• INFORMATION PROVIDED
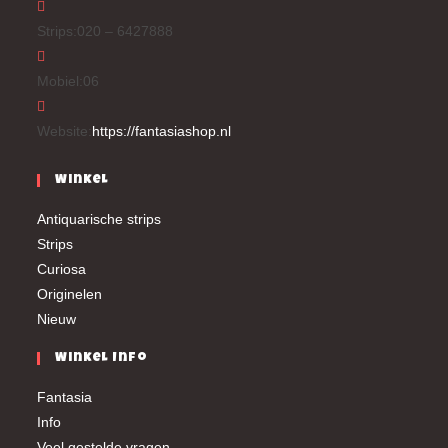
Strips:
020 – 6427888
Mobiel:
06
Website:
https://fantasiashop.nl
Winkel
Antiquarische strips
Strips
Curiosa
Originelen
Nieuw
Winkel Info
Fantasia
Info
Veel gestelde vragen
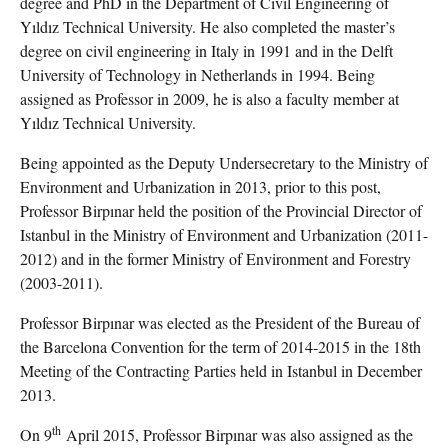
degree and PhD in the Department of Civil Engineering of
Yıldız Technical University. He also completed the master’s
degree on civil engineering in Italy in 1991 and in the Delft
University of Technology in Netherlands in 1994. Being
assigned as Professor in 2009, he is also a faculty member at
Yıldız Technical University.
Being appointed as the Deputy Undersecretary to the Ministry of
Environment and Urbanization in 2013, prior to this post,
Professor Birpınar held the position of the Provincial Director of
Istanbul in the Ministry of Environment and Urbanization (2011-
2012) and in the former Ministry of Environment and Forestry
(2003-2011).
Professor Birpınar was elected as the President of the Bureau of
the Barcelona Convention for the term of 2014-2015 in the 18th
Meeting of the Contracting Parties held in Istanbul in December
2013.
th
On 9
April 2015, Professor Birpınar was also assigned as the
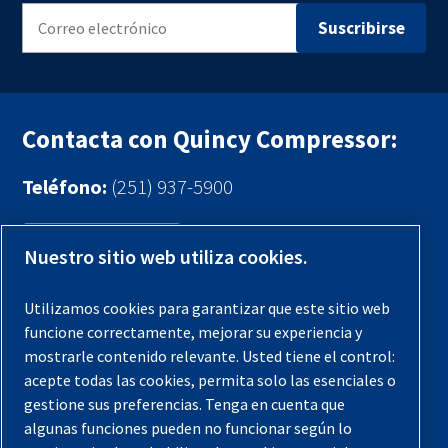
Contacta con Quincy Compressor:
Teléfono:
(251) 937-5900
Contáctenos
Nuestro sitio web utiliza cookies.
Registra tu compresor
Utilizamos cookies para garantizar que este sitio web
funcione correctamente, mejorar su experiencia y
Aviso legal
mostrarle contenido relevante. Usted tiene el control:
Garantías
acepte todas las cookies, permita solo las esenciales o
gestione sus preferencias. Tenga en cuenta que
Política de privacidad
algunas funciones pueden no funcionar según lo
Términos y Condiciones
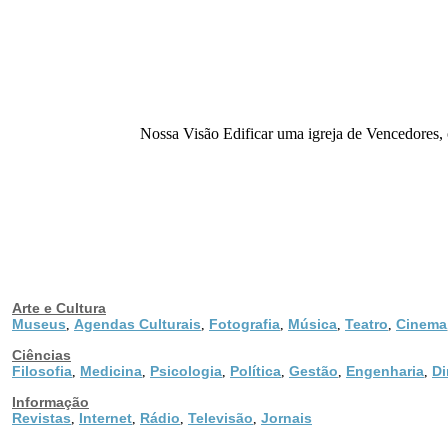
Nossa Visão Edificar uma igreja de Vencedores, 
Arte e Cultura
Museus
Agendas Culturais
Fotografia
Música
Teatro
Cinema
,
,
,
,
,
Ciências
Filosofia
Medicina
Psicologia
Política
Gestão
Engenharia
Di
,
,
,
,
,
,
Informação
Revistas
Internet
Rádio
Televisão
Jornais
,
,
,
,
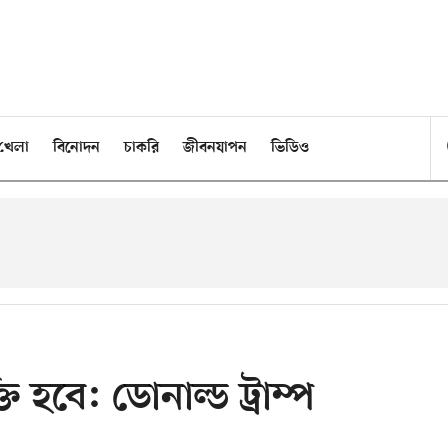
খেলা
বিনোদন
চাকরি
জীবনযাপন
ভিডিও
ি হবে: ডোনাল্ড ট্রাম্প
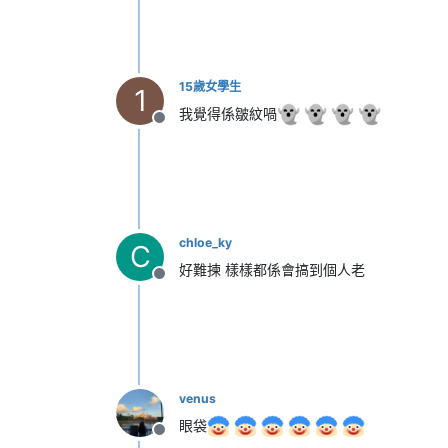
15歲女學生
1
我覺得係皺紋喎
離線
chloe_ky
C
好難揀 樣樣都係會搞到個人老
離線
venus
眼袋
離線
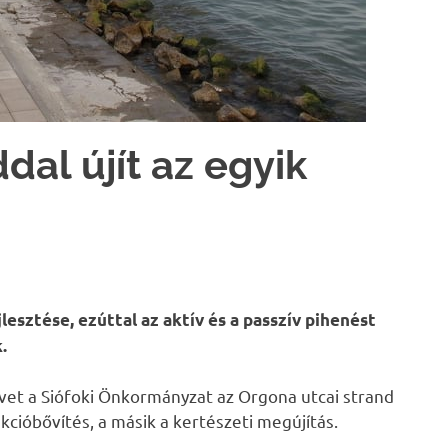
al újít az egyik
lesztése, ezúttal az aktív és a passzív pihenést
.
övet a Siófoki Önkormányzat az Orgona utcai strand
cióbővítés, a másik a kertészeti megújítás.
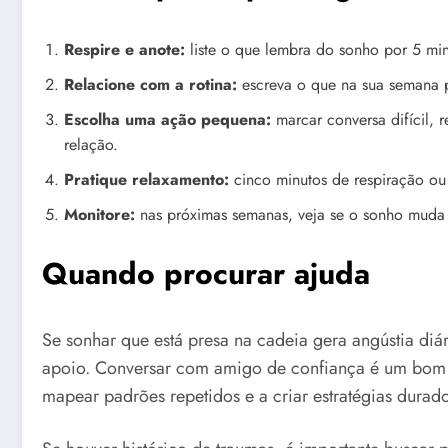
Respire e anote:
liste o que lembra do sonho por 5 min
Relacione com a rotina:
escreva o que na sua semana p
Escolha uma ação pequena:
marcar conversa difícil, 
relação.
Pratique relaxamento:
cinco minutos de respiração ou
Monitore:
nas próximas semanas, veja se o sonho muda
Quando procurar ajuda
Se sonhar que está presa na cadeia gera angústia diári
apoio. Conversar com amigo de confiança é um bom 
mapear padrões repetidos e a criar estratégias durad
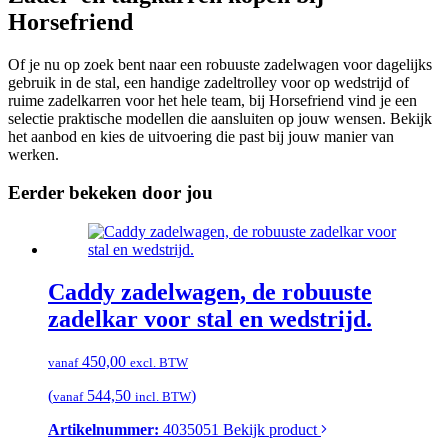
Horsefriend
Of je nu op zoek bent naar een robuuste zadelwagen voor dagelijks
gebruik in de stal, een handige zadeltrolley voor op wedstrijd of
ruime zadelkarren voor het hele team, bij Horsefriend vind je een
selectie praktische modellen die aansluiten op jouw wensen. Bekijk
het aanbod en kies de uitvoering die past bij jouw manier van
werken.
Eerder bekeken door jou
Caddy zadelwagen, de robuuste
zadelkar voor stal en wedstrijd.
450,00
vanaf
excl. BTW
(
544,50
)
vanaf
incl. BTW
Artikelnummer:
4035051
Bekijk product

• YOUR OBJECTIVE
Filter the records above for lines with "sonho".

• RESPONSE TO THIS TASK
liste o que lembra do sonho por 5 min
nas próximas semanas, veja se o sonho muda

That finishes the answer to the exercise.